37 trilhões de células no organismo e nenhuma igual à outra
Milhares de cientistas, de 70 países, trabalham atualmente na elaboração do Atlas das Células Humanas. O ambicioso projeto vai contribuir para o combate a inúmeras doenças. O corpo humano tem cerca de 37 trilhões de células, nenhuma exatamente igual a outra. Ao desvendarem os segredos que elas guardam os cientistas esperam promover uma revolução na Medicina.
Um dos grupos de pesquisa é integrado por 29 cientistas do Instituto de Tecnologia de Massachusetts e da Universidade de Harvard. Durante estudo de identificação das células que compunham o revestimento da traqueia, eles descobriram um novo tipo de célula. Surpreendentemente, essas células não haviam sido identificadas antes porque constituem apenas 1% das que estão presentes nas vias aéreas. A mutação de um dos genes desta célula é a causa da doença fibrose cística. Ela começa geralmente na infância, causando infecções pulmonares e dificuldade para respirar.
Na Universidade de Manchester, no Reino Unido, os cientistas realizam pesquisas sobre as chamadas células matadoras, que fazem parte do sistema imunológico do organismo. Existem pelo menos mil delas em cada gota de sangue. A especialidade delas é detectar e matar outras células que se tornam cancerosas ou estão infectadas com vírus. Mais uma vez, as células matadoras nunca são iguais e exercem diferentes tarefas. Por exemplo, algumas são melhores na identificação de doenças e outras no combate a vírus e bactérias. Calcula-se que existem milhares de variantes delas em apenas uma pessoa.

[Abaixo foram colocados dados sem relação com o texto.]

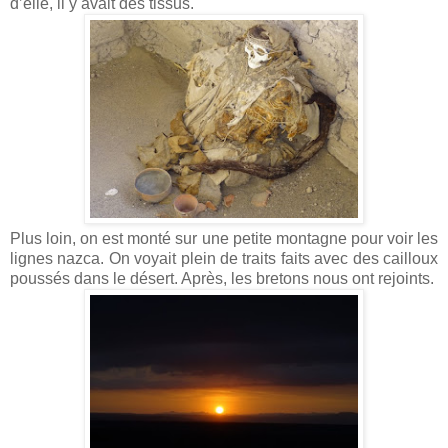
d’elle, il y avait des tissus.
Plus loin, on est monté sur une petite montagne pour voir les
lignes nazca. On voyait plein de traits faits avec des cailloux
poussés dans le désert. Après, les bretons nous ont rejoints.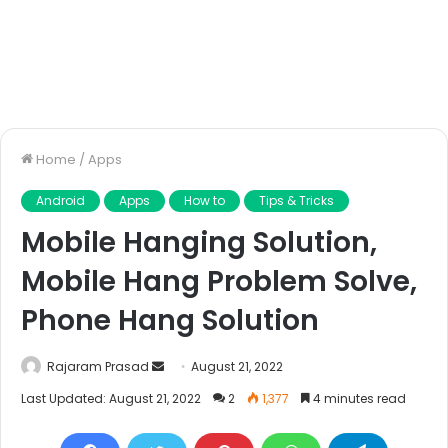
Home
/
Apps
Android
Apps
How to
Tips & Tricks
Mobile Hanging Solution,
Mobile Hang Problem Solve,
Phone Hang Solution
Send
Rajaram Prasad
August 21, 2022
an
Last Updated: August 21, 2022
2
1,377
4 minutes read
email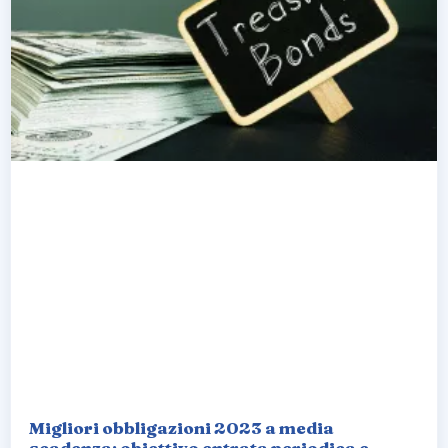
Migliori obbligazioni 2023 a media
scadenza: obiettivo entrata periodica e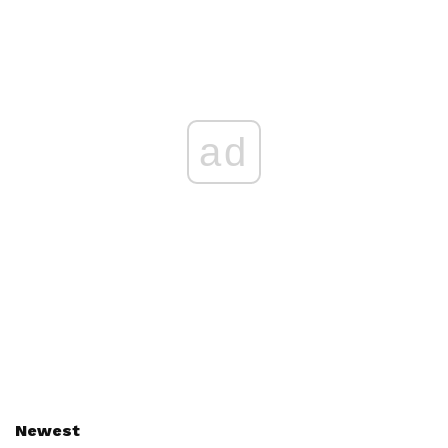
ad
Newest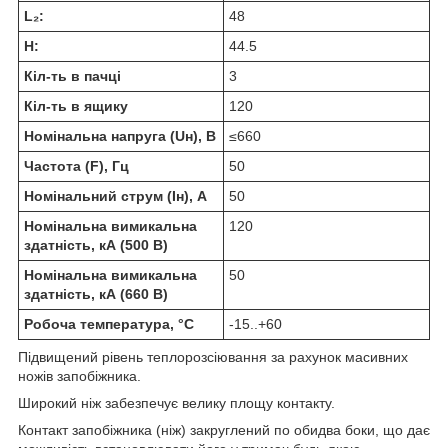
L₂:
48
H:
44.5
Кіл-ть в пачці
3
Кіл-ть в ящику
120
Номінальна напруга (Uн), В
≤660
Частота (F), Гц
50
Номінальний струм (Iн), А
50
Номінальна вимикальна
120
здатність, кА (500 В)
Номінальна вимикальна
50
здатність, кА (660 В)
Робоча температура, °C
-15..+60
Підвищений рівень теплорозсіювання за рахунок масивних
ножів запобіжника.
Широкий ніж забезпечує велику площу контакту.
Контакт запобіжника (ніж) закруглений по обидва боки, що дає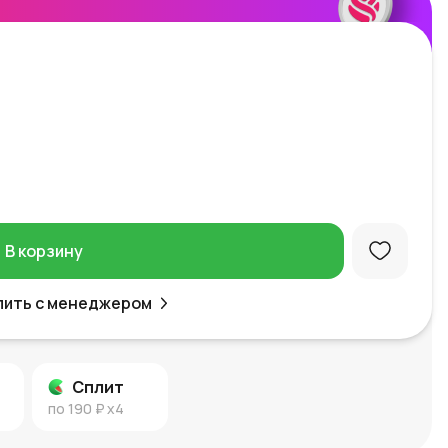
В корзину
пить с менеджером
Сплит
по
190 ₽
x4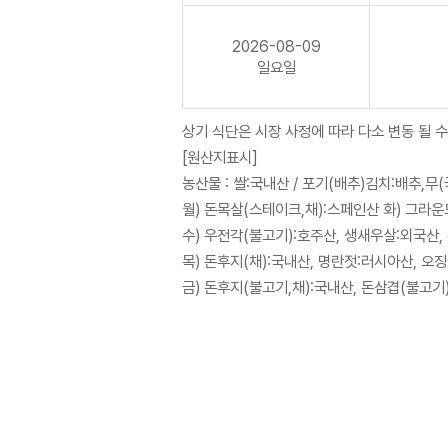
2026-08-09
일요일
상기 식단은 시장 사정에 따라 다소 변동 될 수
[원산지표시]
농산물 : 쌀:국내산 / 포기(배추)김치:배추,
월) 돈목살(스테이크,채):스페인산 화) 그라운
수) 우전각(불고기):호주산, 생새우살:외국산,
목) 돈후지(채):국내산, 명란젓:러시아산, 오
금) 돈후지(불고기,채):국내산, 돈삼겹(불고기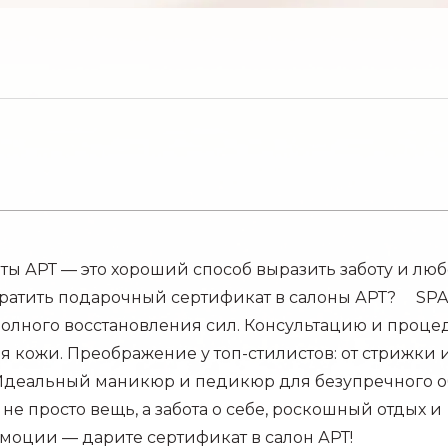
ы АРТ — это хороший способ выразить заботу и лю
отратить подарочный сертификат в салоны АРТ? ⠀ SPA
олного восстановления сил. Консультацию и проце
я кожи. Преображение у топ-стилистов: от стрижки 
 Идеальный маникюр и педикюр для безупречного о
не просто вещь, а забота о себе, роскошный отдых и
эмоции — дарите сертификат в салон АРТ!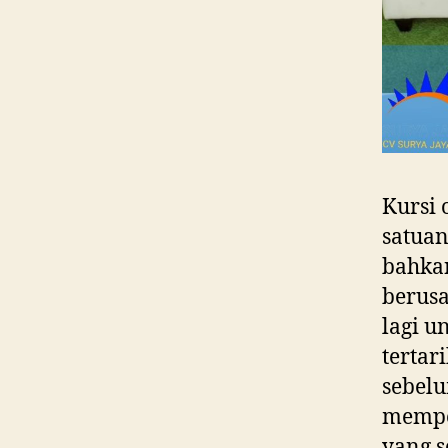
Kursi 
satuan
bahkan
berusa
lagi u
tertar
sebelu
mempe
yang s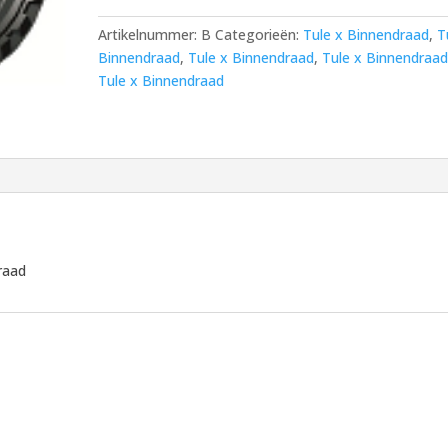
Binnendraad
Artikelnummer:
B
Categorieën:
Tule x Binnendraad
,
T
aantal
Binnendraad
,
Tule x Binnendraad
,
Tule x Binnendraa
Tule x Binnendraad
raad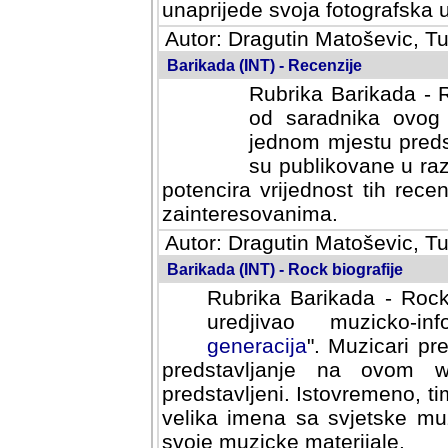
svoja fotografska umijeca.
Autor: Dragutin Matoševic, Tu
Barikada (INT) - Recenzije
Rubrika Barikada - R
od saradnika ovog 
jednom mjestu predst
su publikovane u ra
potencira vrijednost tih rece
zainteresovanima.
Autor: Dragutin Matoševic, Tu
Barikada (INT) - Rock biografije
Rubrika Barikada - Rock
uredjivao muzicko-informa
Muzicari predstavljeni u to
na ovom web portalu cime
Istovremeno, tim nacinom ra
sa svjetske muzicke scene da
materijale.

Lançado há cinco anos, com o objetivo inicial de mapear 100 milhões de células de diferentes órgãos e sistemas do corpo humano, o projeto do Atlas das Células Humanas vem ganhando novas adesões, até se espalhar por 70 países.
Para se ter uma ideia mais clara, a iniciativa é semelhante do Projeto do Genoma Humano, que levou ao sequenciamento dos genes contidos em cada célula. Concluído em 2003, esse projeto permitiu a identificação de todas as variações genéticas e suas relações com as diferentes doenças.
“O sequenciamento do genoma humano e de outras espécies serviu para mostrar que a informação contida no DNA precisa ser interpretada de forma correta no espaço e no tempo. A interpretação da informação contida no DNA acontece no nível da célula. É muito provável que a maior parte das doenças também se manifeste no nível celular”, explica o professor de Biologia Celular da Universidade Estadual de Campinas, Hernandes Carvalho.
Apesar de já termos um vasto conhecimento sobre elas, o surgimento de novas tecnologias e métodos têm gerado oportunidade para a ciência de estudar as células, algumas com poucos dados científicos, e outras nunca antes identificadas. As células desempenham diversas funções importantes no organismo, como reprodução, crescimento e a execução de funções vitais. “Através delas percebemos o mundo ao nosso redor, detectamos informações do nosso ambiente, nos isolamos dele, retiramos energia dos alimentos, executamos trabalho e nos reproduzimos”, afirma o professor.
O estudo das células tem permitido modificá-las, testá-las, utilizá-las. A agência Nacional de Vigilância Sanitária (Anvisa) aprovou este ano, as primeiras terapias com a utilização das “CAR-T Cell”. O tratamento é utilizado contra os tipos de cânceres: leucemia linfoide aguda, linfoma difuso de grandes células B e mieloma múltiplo. A terapia consiste na retirada de células, os linfócitos, do próprio paciente. Após o acesso a elas, os especialistas as moldam em laboratório para combater o tumor e são reinseridas no paciente. Com a mudança, as células reconhecem de forma mais específica às células doentes e atuam reprogramando-as.
O professor da Faculdade de Medicina de Ribeirão Preto da Universidade de São Paulo (USP), Renato Cunha, que participou do tratamento de um paciente com as “CAR-T Cell”, afirmou que a chance de cura de portadores de leucemia linfoide aguda que era de apenas 5% com outros tratamentos, passou a ser de 40 a 60% de sucesso. Mesmo que ainda não estejam disponíveis no mercado, devido a seu alto custo, o professor afirma que o tratamento representa uma esperança: “A gente está apenas no começo. Este tratamento representa uma porta aberta com infinitas possibilidades que precisam ser exploradas para o desenvolvimento de outras curas, tudo devido às células”.